High Arctic wetlands, though limited in occurrence, are an important ecological niche, providing the major vegetated areas in an arid and cold polar desert environment. These wetlands are often found as patches in the barren landscape. At a few locales which may be ice-wedge polygonal grounds, glacial terrain and zones of recent coastal uplift, wetland occurrence can become extensive, forming a mosaic that comprises patches of different wetland types. Reliable water supply during the thawed season is a deciding factor in wetland sustainability. The sources include meltwater from late-lying snowbanks, localized ground water discharge, streamflow, inundation by lakes and the sea, and for some ice-wedge wetlands, ground-ice melt. Different types of wetlands have their own characteristics, and peat accumulation or diatom depositions are common.

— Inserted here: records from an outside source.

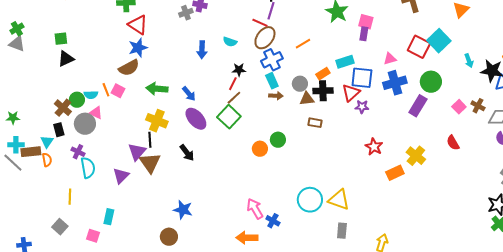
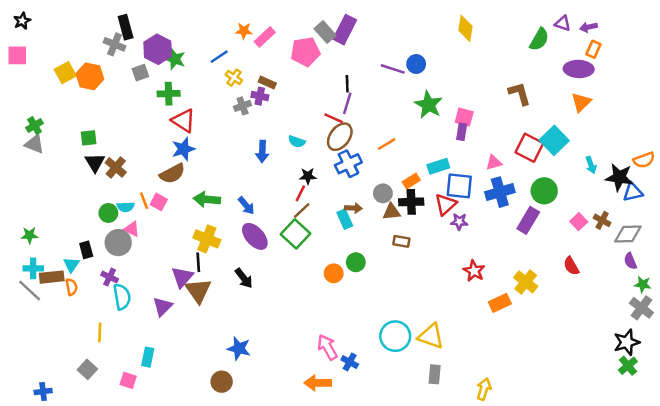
black triangle: (66, 59) -> (95, 163), turned -36
cyan rectangle: (272, 81) -> (345, 219), moved
brown cross: (63, 108) -> (116, 167), moved

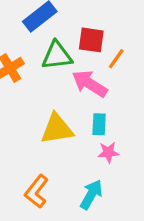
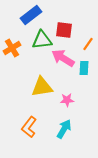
orange line: (116, 59) -> (88, 44), moved
cyan rectangle: (99, 124) -> (84, 68), moved
pink star: (108, 152) -> (67, 100), moved

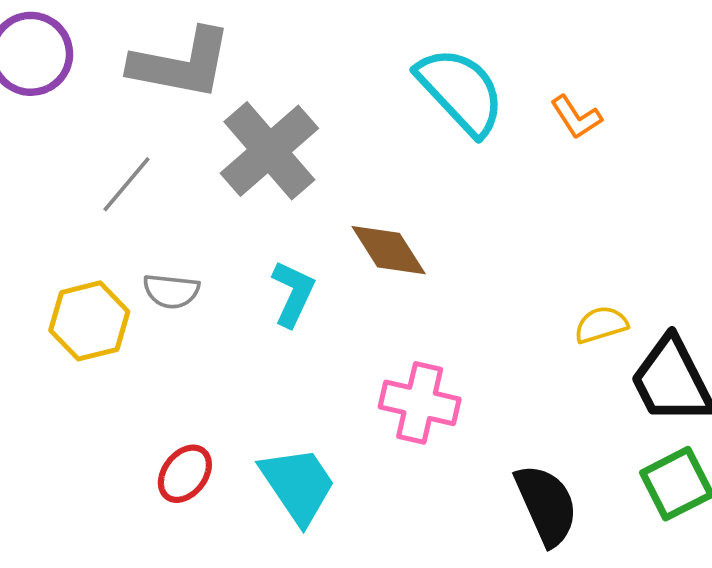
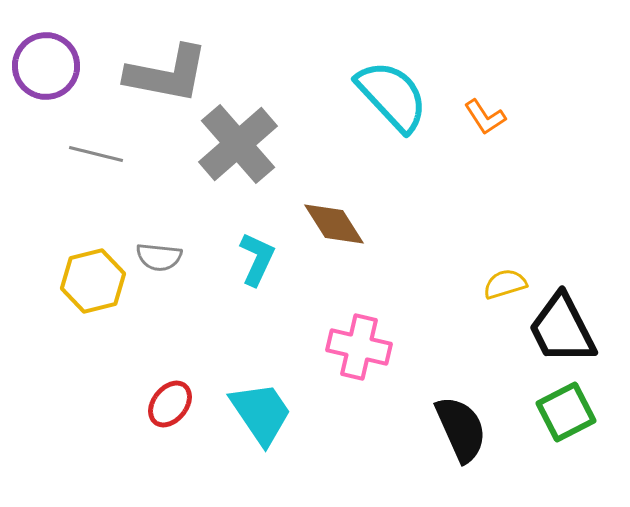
gray line: (127, 184) -> (96, 154), moved, turned 64

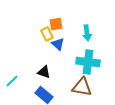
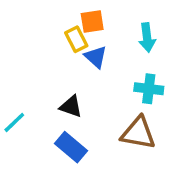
cyan cross: (88, 62) -> (149, 89), size x0.7

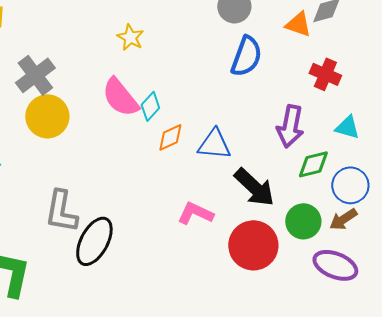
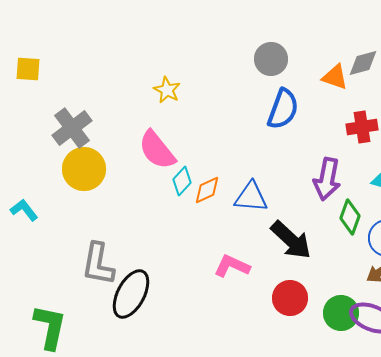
red cross: (325, 74) -> (362, 127), turned -32
cyan diamond: (150, 106) -> (182, 181), moved
green diamond: (313, 164) -> (350, 217), turned -56
green circle: (303, 221) -> (341, 313), moved
red circle: (253, 245) -> (290, 298), size x0.7

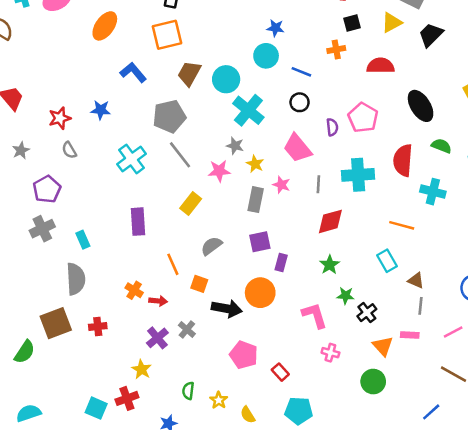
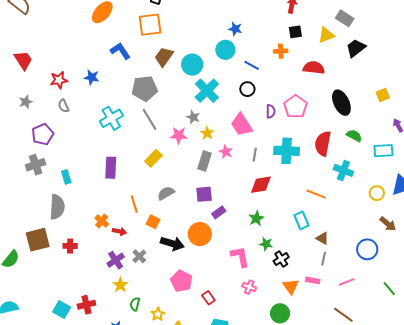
purple rectangle: (281, 263) -> (219, 212), turned 32
yellow star: (142, 369) -> (120, 285), moved

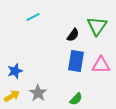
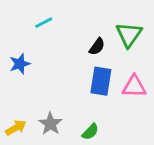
blue star: (15, 71) -> (20, 64), moved
green semicircle: (76, 99) -> (90, 132), moved

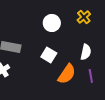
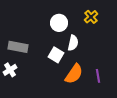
white semicircle: (86, 52) -> (73, 43), moved

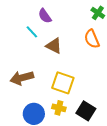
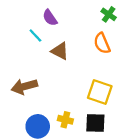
yellow square: (63, 83) -> (100, 92), moved
black square: (86, 111) -> (95, 123), turned -30

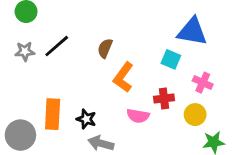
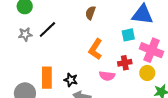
brown semicircle: (105, 48) -> (90, 13), moved
cyan square: (171, 59) -> (128, 35), turned -32
pink cross: (203, 83) -> (152, 50), size x1.6

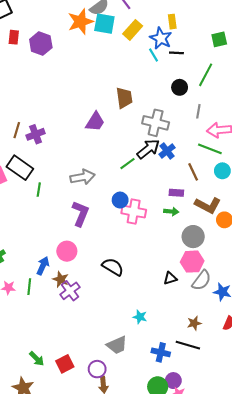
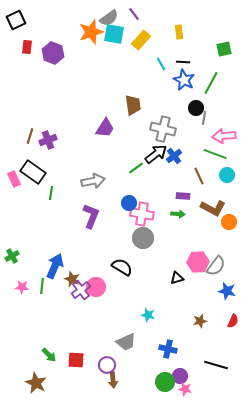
blue star: (161, 38) -> (184, 80), moved
black circle: (180, 87) -> (196, 108), moved
gray circle: (193, 237) -> (143, 238), moved
pink circle: (67, 251) -> (96, 287), moved
blue arrow: (43, 266) -> (55, 266), size x1.4
gray semicircle: (201, 280) -> (216, 266), moved
black line: (188, 345) -> (216, 365), moved
red square: (65, 364) -> (76, 360), turned 30

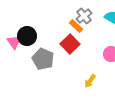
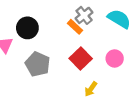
black circle: (27, 36) -> (27, 28), moved
red square: (70, 44) -> (81, 58), moved

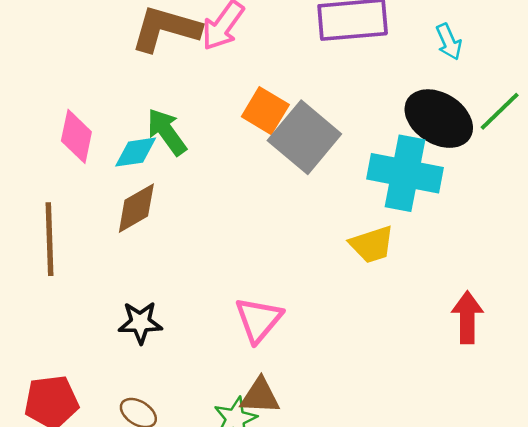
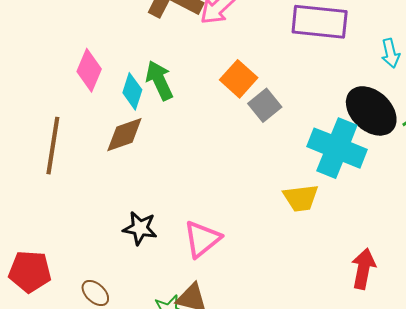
gray square: (304, 137) -> (265, 105), size x0.6
cyan diamond: (136, 152) -> (132, 91), turned -75
black star: (140, 323) -> (140, 228), moved

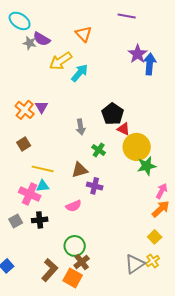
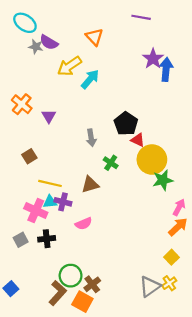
orange cross: (25, 110) -> (22, 104), moved
purple cross: (95, 186) -> (63, 202), moved
green circle: (75, 246) -> (71, 276), moved

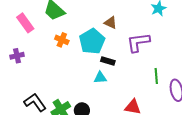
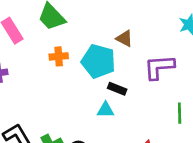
orange cross: (62, 40) -> (59, 56), turned -32
cyan pentagon: (92, 41) -> (98, 61), turned -30

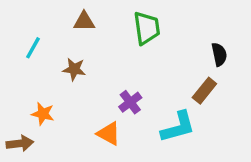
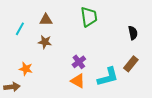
brown triangle: (84, 21) -> (46, 20), moved
brown rectangle: (204, 91) -> (131, 64), moved
orange triangle: (109, 134) -> (78, 81), moved

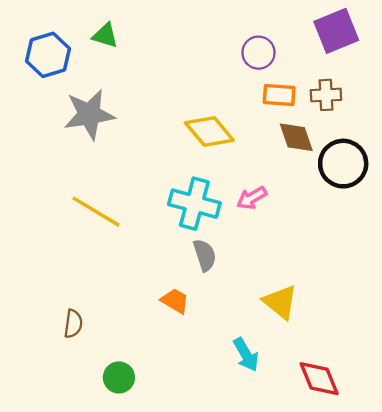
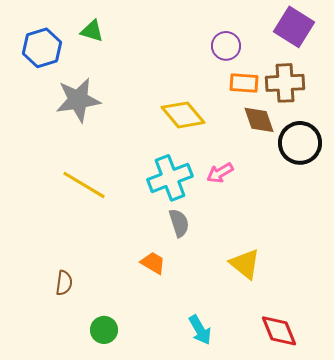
purple square: (336, 31) -> (294, 27), turned -36
brown cross: (326, 95) -> (285, 83), size x1.4
cyan cross: (194, 204) -> (170, 178), turned -36
cyan arrow: (246, 355) -> (200, 330), moved

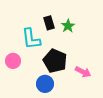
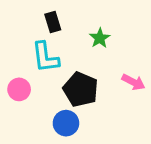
black rectangle: (49, 23) -> (53, 22), moved
pink arrow: (83, 72) -> (133, 82), moved

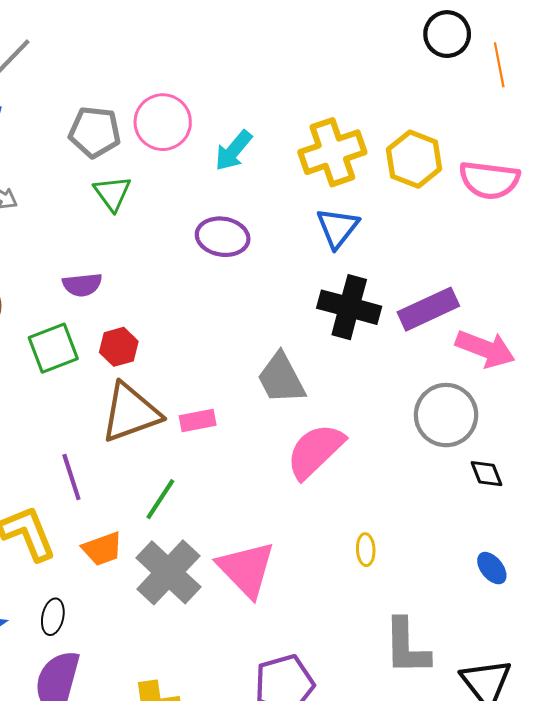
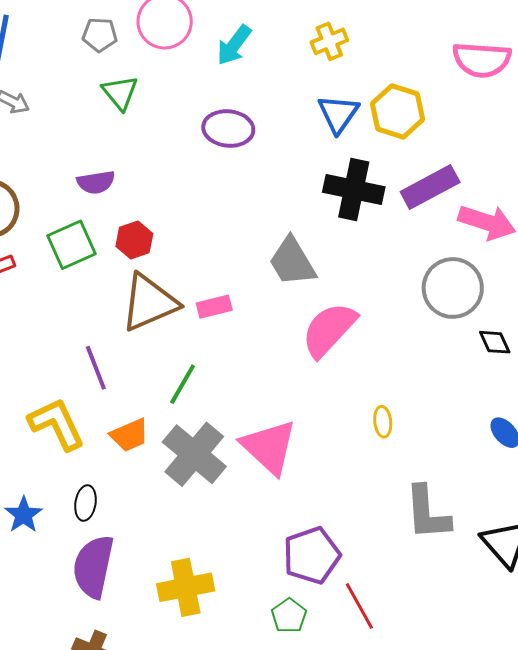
gray pentagon: (95, 132) -> (100, 35), size x0.7
yellow cross: (332, 152) -> (329, 41), size x0.6
yellow hexagon: (414, 159) -> (397, 111), moved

The peat cover insulates the wetland from summer heating and encourages permafrost aggradation, with the feedback that a shallow frost table reduces the moisture storage capacity in a thinly thawed layer, which becomes easily saturated. All the wetlands studied have high calcium content since they are formed on carbonate terrain. Coastal wetlands have high salt concentration while snowmelt and ground-ice melt provides dilution. The sustainability of High Arctic wetlands is predicated upon water supply exceeding the losses to evaporation and lateral drainage. Disturbances due to natural causes such as climatic variations, geomorphic changes, or human-induced drainage, can reduce inundation opportunities or increase outflow. Then, the water table drops, the vegetation changes and the peat degrades, leading to the detriment of the wetlands.